Promptfoo

Techradar

Assess
Recommendation

Continue with assessment

NOTE: The use of promptfoo is under review.

Overview

Promptfoo is a Node.js tool for testing and evaluating LLM outputs, it provides command line tooling as well as JavaScript and Python libraries. Prompts are entered into a test script where they are passed through chosen LLM models and the outputs evaluated for accuracy, data type or sentimentality.

Installation

Promptfoo requires Node.js 16.x (available here).
To use the command line option, it must be installed globally:
```
npm install -g promptfoo
```
To install for a specific project, a local copy can be installed:
```
npm install promptfoo
```

Once installed, run promptfoo init to create a promptfooconfig.yaml config file

Command line usage

From the folder where the promptfooconfig.yaml file is located, enter:

promptfoo eval

Results are displayed on screen.

To view more information in a browser, enter:

promptfoo view

YAML file

The yaml config file contains numerous options to configure tests. The file contains a number of required sections:

prompts: a list of prompts to test, can include prompt text such as “Write a tweet about {{topic}}” or a (list) of text file(s) containing prompts. variables are contained in curly braces
providers: an array of models to evaluate, e.g. [openai:gpt-3.5-turbo-0613, openai:gpt-4]
tests: a list of tests to carry out
defaultTests (optional): a set of tests to run with every test in the script

prompts: [prompt1.txt, prompt2.txt]
providers: [openai:gpt-3.5-turbo, vertex:gemini-pro]
defaultTest:
  assert:
    - type: llm-rubric
      value: does not describe self as an AI, model, or chatbot
tests:
  - vars:
      language: French
      input: Hello world
    assert:
      - type: contains-json
      - type: javascript
        value: output.toLowerCase().includes('bonjour')
  - vars:
      language: German
      input: How's it going?
    assert:
      - type: similar
        value: was geht
        threshold: 0.6 # cosine similarity

Full options are available from Configuration | promptfoo.

RAG testing

Retrieval-augmented generation can be tested by adding context documents at testing time. Context documents are stored and retrieved from a vector store, typically by creating a Python script to fetch documents and use this as a provider in the promptfooconfig.yaml file. Assertions can then be made against the retrieved documents.

Node (JavaScript) usage

Promptfoo can be run as a Node package:

import promptfoo from 'promptfoo'

const results = await promptfoo.evaluate(testSuite, options)
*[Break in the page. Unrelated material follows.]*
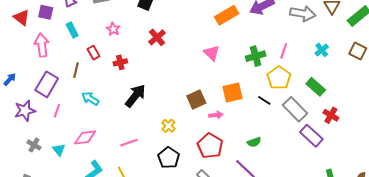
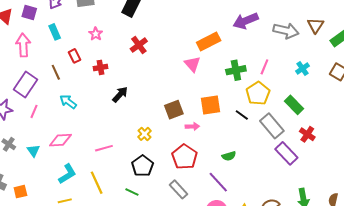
orange rectangle: (227, 15) -> (209, 41), moved
brown line: (76, 70) -> (56, 72), turned -42
black arrow: (135, 96) -> (120, 94), moved, size x0.7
where testSuite is a JavaScript equivalent of the promptfooconfig.yaml file, e.g.

const testSuite = {
  providers: ['openai:gpt-3.5-turbo', 'vertex:gemini-pro'],
  tests: [
    {
      vars: {
        language: 'French',
        input: 'Hello world'
      },
      assert: [
        {
          type: 'contains-json',
          type: 'javascript',
          value: output.toLowerCase().includes('bonjour')
        }
      ]
    },
    {
      vars: {
        language: 'German',
        input: 'How\'s it going?'
      },
      assert: [
        {
          type: 'similar',
          value: 'was geht',
          threshold: 0.6
        }
      ]
    }
  ]
}

CI/CD integration

Promptfoo can be integrated into a CI/CD pipeline, typically GitHub actions or Jenkins.

Jenkins

Steps to use promptfoo with Jenkins include:

Installing promptfoo:

npm install -g promptfoo
Setting any environment variables, e.g. OPENAI_API_KEY
Running a test script:

promptfoo eval -c path/to/config.yaml --prompts path/to/prompts/**/*.json -o output.json

The output file output.json can be parsed and further actions such as failing the build can be taken.

GitHub actions

A pre-configured GitHub action is available to create automatic tests.
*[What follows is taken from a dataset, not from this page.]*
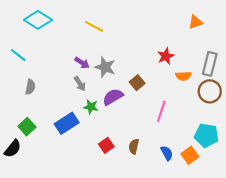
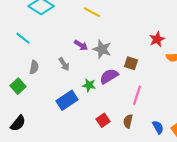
brown square: (137, 83) -> (131, 63), turned -32
gray arrow: (80, 84) -> (64, 64), moved
pink line: (161, 111) -> (137, 95), moved
green square: (27, 127) -> (18, 86), moved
Promptfoo can also be integrated into Jest and Mocha/Chai testing environments.

Recommended usage

Promptfoo can be used on a local development machine to ensure prompts are producing the required output.

Promptfoo is ideally integrated into a CI/CD/MLOps testing pipeline, where models are fine-tuned and re-trained on a periodic basis.

Supported models

Promptfoo currently supports the following models:

OpenAI: requires the environmental variable OPENAI_API_KEY to be set with a valid API key
Anthropic: requires the environmental variable ANTHROPIC_API_KEY to be set with a valid API key
Azure: requires the environmental variable AZURE_OPENAI_API_KEY to be set with a valid API key
Llama
Ollama
Google Vertex
Google AI Studio
HuggingFace
Replicate
AWS Bedrock
Cohere
Mistral
OpenLLM
Perplexity
Together AI
vllm

Python and JavaScript scripts can also be used.

More information is available from Providers | promptfoo.